The final class of the Autumn Term comprised a report by Jerry Jones on the work he is undertaking on a book provisionally titled Rediscovering Economics and the ensuing comments and discussion by students.
Jerry has been working on his book for a number of years and hopes to publish it 2018. As preparation for the class he had invited students to read an excerpt from Communist Review 65 (Spring 2010) ‘Turning Economics into an Objective Science? A response to David Grove’.
Jerry explained that his aim in writing his book was to develop an economic model derived from Marx’s Labour Theory of Value that had application to every society, not just mid-nineteenth century capitalism. Thus it would apply not only to capitalism in the 21st Century but would also help explain the collapse of the USSR and how we should proceed in building future socialist societies.

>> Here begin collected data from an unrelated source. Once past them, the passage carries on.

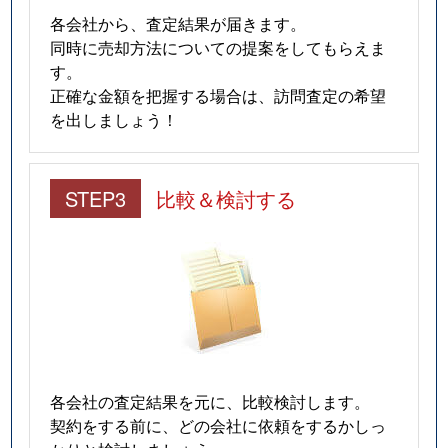
各会社から、査定結果が届きます。
同時に売却方法についての提案をしてもらえま
す。
正確な金額を把握する場合は、訪問査定の希望
を出しましょう！
STEP3
比較＆検討する
各会社の査定結果を元に、比較検討します。
契約をする前に、どの会社に依頼をするかしっ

Key elements in Jerry’s analysis included
- Starting the analysis not with the commodity, as did Marx in Capital, but with land and labour.
- employing the concept of surplus labour rather than surplus value
- the key importance of the interaction between surplus labour and economic demand
- downplaying the significance of the tendency of the rate of profit to fall (TRPF) – this being a key element in some other contemporary interpretations of Marx, e.g. the Temporal Single System Interpretation (TSSI) of Alan Freeman and Andrew Kliman
- the need for regulated markets even in a socialist society
- Treating credit, and hence the banking system, in terms of surplus labour not yet performed
In the class discussion that followed, several students spoke in support both of ‘orthodox’ Marxist economics and of TSSI. However, as Ernest Mandel had demonstrated in his book Marxist Economics, it was indeed possible to construct a comprehensive economic model based on the Labour Theory of Value without starting from an analysis the commodity. Furthermore, Marx and Engel’s reluctance to describe how a future socialist society should be structured on the grounds that to do so would be ‘idealistic’ might, however, no longer be appropriate given workers’ perception of the collapse of the USSR and the continuation of efforts to build socialism in China and Cuba.
Despite Jerry’s convincing description of the weaknesses in central planning in the USSR, some students questioned the extent to which future attempts to build socialism could rely on markets. Experience in China suggested this was possible, but, by their own admission, the CPC were only in the early stage of building socialism and success was not yet assured. The problem of black markets in an extensively planned economy in the early stages of building socialism was, however, recognised.
In conclusion, no one questioned Jerry’s right to attempt to go ‘Beyond Marx’s Capital’. The class thanked him for explaining what he was doing and looked forward to reading his book in due course.